Is it really that hard to keep from making a security idiot of yourself?
When I hear people worrying about cloud security, they’re usually shaking in their boots about some obscure bug beyond their control. Ha! Ordinary, stupid human mistakes are more than bad enough.
For example, Accenture left hundreds of gigabytes of private user and corporate data on four unsecured Amazon Web Services (AWS) S3 cloud servers. The data included passwords and decryption keys. What did you need to dig into this treasure trove? The servers’ web addresses.
That’s all. No user ID, no password, no nothing.
Adding insult to injury, according to Chris Vickery, director of cyber-risk research at security firm UpGuard, Accenture’s revealed data included its AWS Key Management System (KMS) master keys. With those, an attacker could have also taken control of all the company’s encrypted AWS data.
Can you say, “Bad?” I knew you could.
So repeat after me: “I will give every public-facing cloud resource under my control a user ID and a password.”
It’s not so hard, right? But way too many companies aren’t getting even that much right.
According to a survey from RedLock, a public cloud security company, “53% of organizations using cloud storage services such as Amazon Simple Storage Service (Amazon S3) had inadvertently exposed one or more such services to the public.”
Worse still, “it appears that this is trending upwards despite growing awareness about the risks of misconfigurations; earlier in May this number was 40%.”
This is preposterous. Have we forgotten everything we ever learned in Security 101? Or, perhaps I should ask, “Did we ever really know how to secure services and data?”
I’m beginning to believe we didn’t. Our half-assed security methods may have worked when we weren’t putting our resources on the cloud or in internet-facing services. But our mistakes are no longer hidden within our data center; they’re out in the world for anyone to see — and hack.
I’m looking at you, Equifax. Thanks to your total lack of security and system administration sense, Social Security numbers, our default U.S. national ID number, have been rendered worthless.
One thing that hasn’t been mentioned much in the Equifax fiasco is that the company also hadn’t encrypted its data. Is your cloud data encrypted? According to the Redlock study, “64% of databases in the public cloud are not encrypted.”
Oh, come on, people! Encrypt your data already. Make it a little harder for thieves to ransack it, please!

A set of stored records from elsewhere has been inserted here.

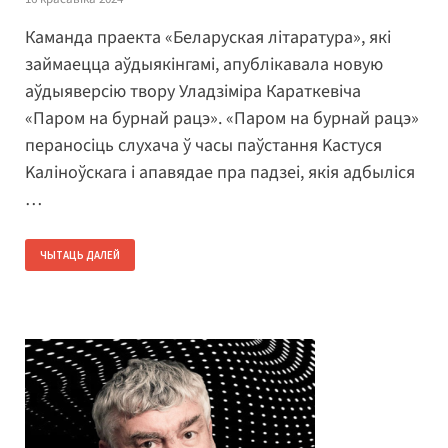
Каманда праекта «Беларуская літаратура», які
займаецца аўдыякінгамі, апублікавала новую
аўдыяверсію твору Уладзіміра Караткевіча
«Паром на бурнай рацэ». «Паром на бурнай рацэ»
пераносіць слухача ў часы паўстання Kacтycя
Kaлiнoўcкaга і апавядае пра падзеі, якія адбыліся
…
ЧЫТАЦЬ ДАЛЕЙ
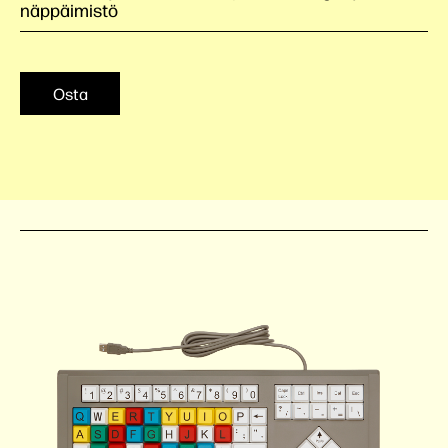
näppäimistö
Osta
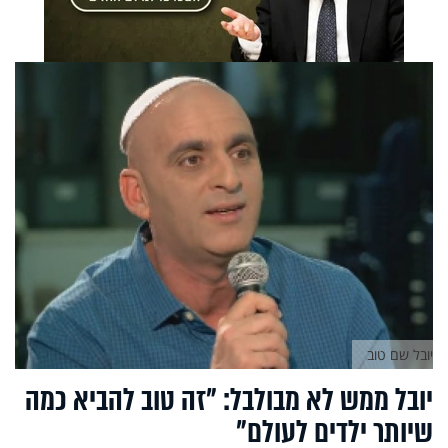
יובל שם טוב
יובל ממש לא מבולבל: "זה טוב להביא כמה
שיותר ילדים לעולם"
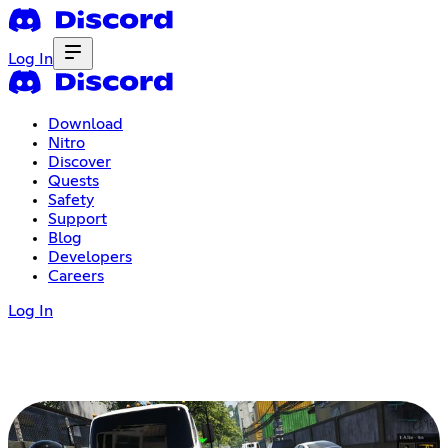
Log In
Download
Nitro
Discover
Quests
Safety
Support
Blog
Developers
Careers
Log In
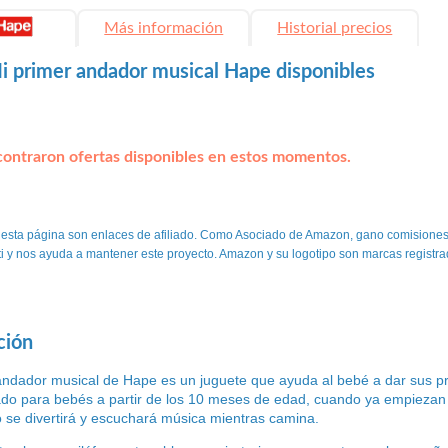
Más información
Historial precios
i primer andador musical Hape disponibles
ontraron ofertas disponibles en estos momentos.
 esta página son enlaces de afiliado. Como Asociado de Amazon, gano comisiones
 ti y nos ayuda a mantener este proyecto. Amazon y su logotipo son marcas registra
ción
andador musical de Hape es un juguete que ayuda al bebé a dar sus p
do para bebés a partir de los 10 meses de edad, cuando ya empiezan 
 se divertirá y escuchará música mientras camina.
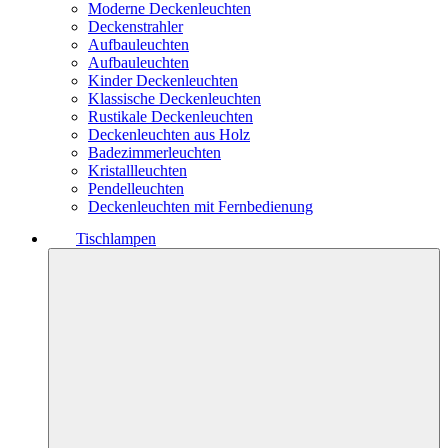
Moderne Deckenleuchten
Deckenstrahler
Aufbauleuchten
Aufbauleuchten
Kinder Deckenleuchten
Klassische Deckenleuchten
Rustikale Deckenleuchten
Deckenleuchten aus Holz
Badezimmerleuchten
Kristallleuchten
Pendelleuchten
Deckenleuchten mit Fernbedienung
Tischlampen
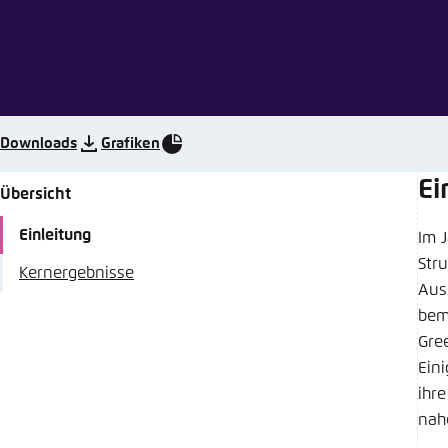
Abbrechen
Eins
Downloads
Grafiken
Ei
Übersicht
Einleitung
Im 
Str
Kernergebnisse
Aus
bem
Gre
Ein
ihr
nah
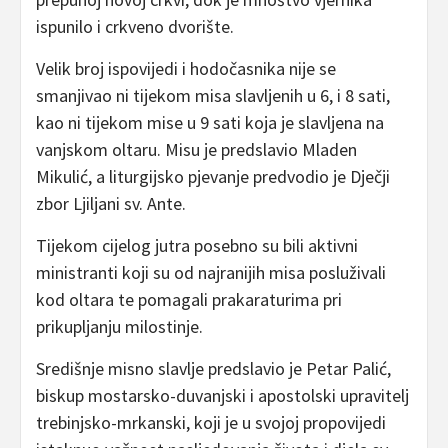
ispunilo i crkveno dvorište.
Velik broj ispovijedi i hodočasnika nije se
smanjivao ni tijekom misa slavljenih u 6, i 8 sati,
kao ni tijekom mise u 9 sati koja je slavljena na
vanjskom oltaru. Misu je predslavio
Mladen
Mikulić
, a liturgijsko pjevanje predvodio je Dječji
zbor Ljiljani sv. Ante.
Tijekom cijelog jutra posebno su bili aktivni
ministranti koji su od najranijih misa posluživali
kod oltara te pomagali prakaraturima pri
prikupljanju milostinje.
Središnje misno slavlje predslavio je
Petar Palić
,
biskup mostarsko-duvanjski i apostolski upravitelj
trebinjsko-mrkanski, koji je u svojoj propovijedi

OK, so Accenture, a, quote, leading global professional services company, end quote, was full of idiots. And Equifax will go down in the history books for allowing one of the all-time worst security failures. But your company’s fine. Right? Right!?
Do yourself a favor. Run a basic security audit. Keep in mind, as Accenture didn’t, that AWS, Google Compute, Microsoft Azure and all the other major public cloud players provide you with infrastructure as a service, not security as a service. Ultimately, it’s up to you to secure your data, not your cloud provider.